La felicidad
La realidad es un accidente brutal que produce numerosos heridos de desconsideración, y por eso yo estoy contenta. Vamos, no por eso, sino porque, debido a circunstancias ajenas a mi voluntad y relacionadas con las condiciones de mi esqueleto, me encuentro sometida a una embriagadora cura de irrealidad. Si ahora mismo me detuvieran por conducir locamente el televisor, con el mando a distancia, desde mi cama, apreciarían en mí los agentes del orden un alto índice de delirio, un nivel de fantasiholemia que sin duda me condenaría a un mínimo de 5 años de conducción de la tele a mano y retirada del carné de contemplar. Con mucho menor delirio que el mío actual, por ejemplo, forjaron Quintero, León y Quiroga su obra, poblaron los colonos California y se redactaron los estatutos de la Asociación para la Castidad.Como cualquier adicto a la pequeña pantalla sabe, la observación del asunto en su globalidad, 24 horas diarias de dale que te pego a todos los canales te ayuda a descubrir el sentido de la vida. Nada importan los informativos, carecen de intención los debates, la heroína que proporcionan los seriales es una metadona de tercera, y hasta resulta secundario que los chistes del comicastro de turno sean versiones de otros que ya te contaron.

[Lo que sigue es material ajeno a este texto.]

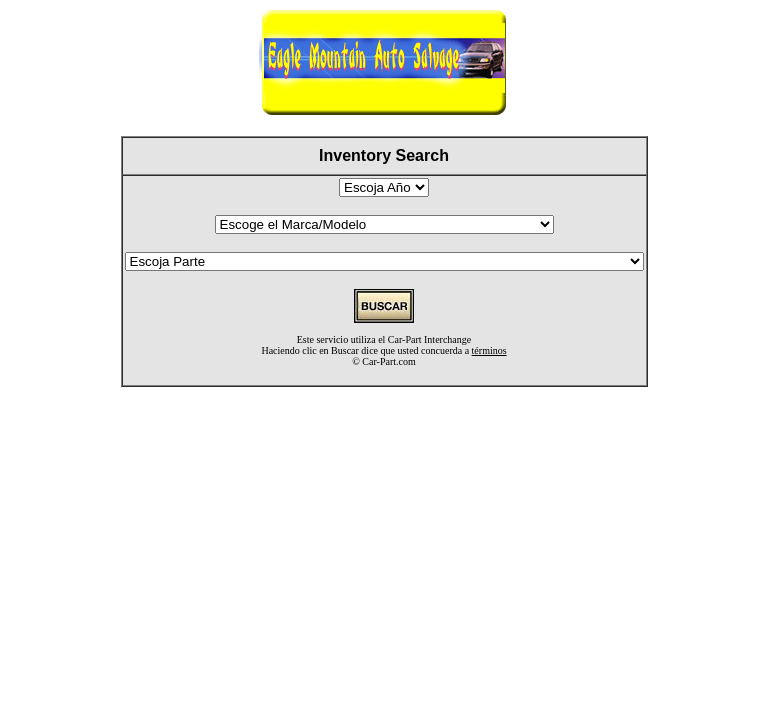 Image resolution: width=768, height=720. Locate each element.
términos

El único mensaje coherente está en la publicidad, elaborada con tal sabiduría que puedo aceptar, en el mismo bloque, que un joven adquiera un coche de determinada, marca porque está acostumbrado a decidir -pelo largo o corto, trabajar o hacer un master-, y que otro se haga con el de la marca rival porque nunca -ni amigos, ni novia ha decidido.
De modo que estoy contenta, porque a través de la inmovilidad me estoy adaptando al sistema, y por primera vez soy feliz. Sólo me falta quedarme aquí para siempre.